Sunday, October 22, 2023
It is a very warm and humid night, and I am up too late. When I arrived at home after Ead Aki's birthday party, at about 3:30 pm, I turned on the television to watch Sunday Night Football and thought I'd relish a quiet afternoon on my loveseat. I was too tired to walk to the beach, and I soon dozed off, thought I did not sleep very long.
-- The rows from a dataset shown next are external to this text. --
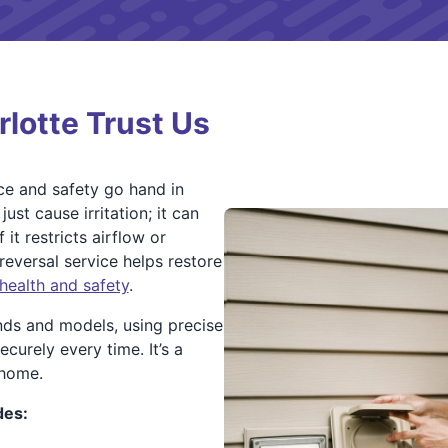
lotte Trust Us
ce and safety go hand in
st cause irritation; it can
it restricts airflow or
reversal service helps restore
health and safety
.
nds and models, using precise
curely every time. It’s a
 home.
des:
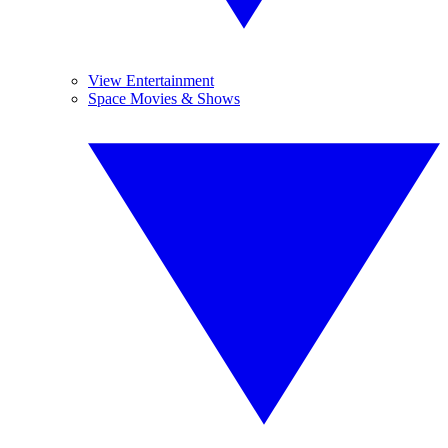
View Entertainment
Space Movies & Shows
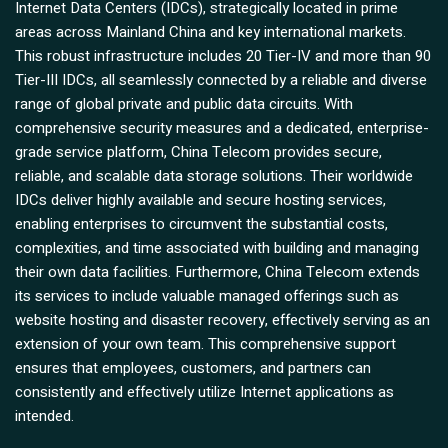
Internet Data Centers (IDCs), strategically located in prime
areas across Mainland China and key international markets.
This robust infrastructure includes 20 Tier-IV and more than 90
Tier-III IDCs, all seamlessly connected by a reliable and diverse
range of global private and public data circuits. With
comprehensive security measures and a dedicated, enterprise-
grade service platform, China Telecom provides secure,
reliable, and scalable data storage solutions. Their worldwide
IDCs deliver highly available and secure hosting services,
enabling enterprises to circumvent the substantial costs,
complexities, and time associated with building and managing
their own data facilities. Furthermore, China Telecom extends
its services to include valuable managed offerings such as
website hosting and disaster recovery, effectively serving as an
extension of your own team. This comprehensive support
ensures that employees, customers, and partners can
consistently and effectively utilize Internet applications as
intended.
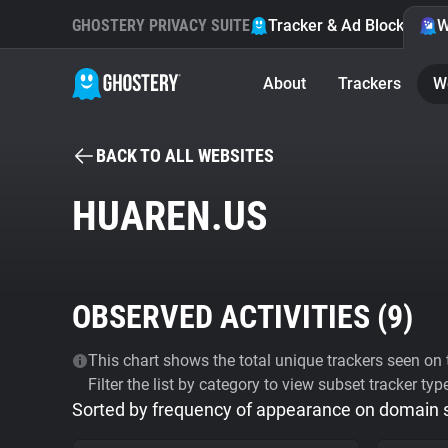
GHOSTERY PRIVACY SUITE
Tracker & Ad Blocker
W
About
Trackers
W
BACK TO ALL WEBSITES
HUAREN.US
OBSERVED ACTIVITIES (
9
)
This chart shows the total unique trackers seen on t
Filter the list by category to view subset tracker typ
Sorted by frequency of appearance on domain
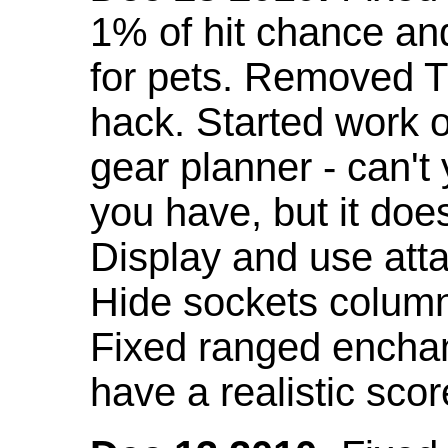
1% of hit chance an
for pets. Removed 
hack. Started work o
gear planner - can't
you have, but it doe
Display and use att
Hide sockets colum
Fixed ranged enchant
have a realistic scor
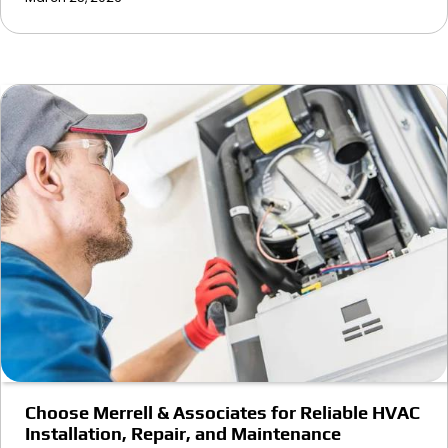
Choose Merrell & Associates for Reliable HVAC
Installation, Repair, and Maintenance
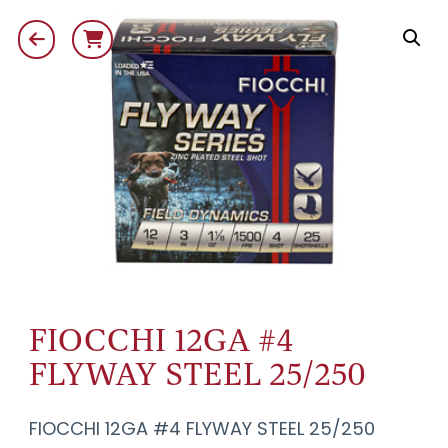
FIOCCHI 12GA #4
FLYWAY STEEL 25/250
FIOCCHI 12GA #4 FLYWAY STEEL 25/250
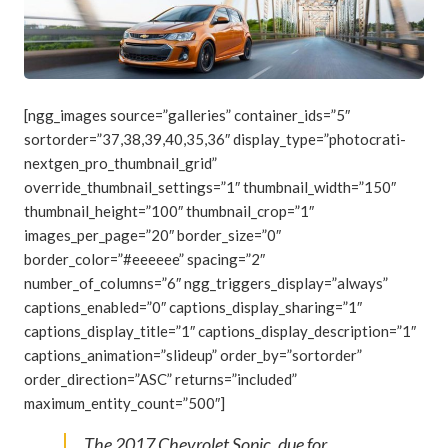
[ngg_images source=”galleries” container_ids=”5″
sortorder=”37,38,39,40,35,36″ display_type=”photocrati-
nextgen_pro_thumbnail_grid”
override_thumbnail_settings=”1″ thumbnail_width=”150″
thumbnail_height=”100″ thumbnail_crop=”1″
images_per_page=”20″ border_size=”0″
border_color=”#eeeeee” spacing=”2″
number_of_columns=”6″ ngg_triggers_display=”always”
captions_enabled=”0″ captions_display_sharing=”1″
captions_display_title=”1″ captions_display_description=”1″
captions_animation=”slideup” order_by=”sortorder”
order_direction=”ASC” returns=”included”
maximum_entity_count=”500″]
The 2017 Chevrolet Sonic, due for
I had a nice conversation with Gina at the party. She asked me if I enjoyed the book she'd given me, "Find A Way" by Diana Nyad, and I told her that I had. We both found Diana's story of swimming for 53 hours from Cuba to Florida, at age 64, very inspiring (her book/story has been made into a Netflix movie, which I haven't watched because I do not subscribe to Netflix...perhaps I'll watch it at Laura's). Gina had actually met Diana, who was a speaker at a conference that Gina had attended, and she'd been inspired to begin a swimming routine. However, when I asked Gina how her swimming was coming along, she told me that she has not swum in a long time and she told me of her issues, which are not unlike every swimmer's issues, especially when we first begin: she is discouraged because she does not swim well (yet! I told her); it is difficult to get motivated and easier to not swim; she feels self-conscious about people watching her.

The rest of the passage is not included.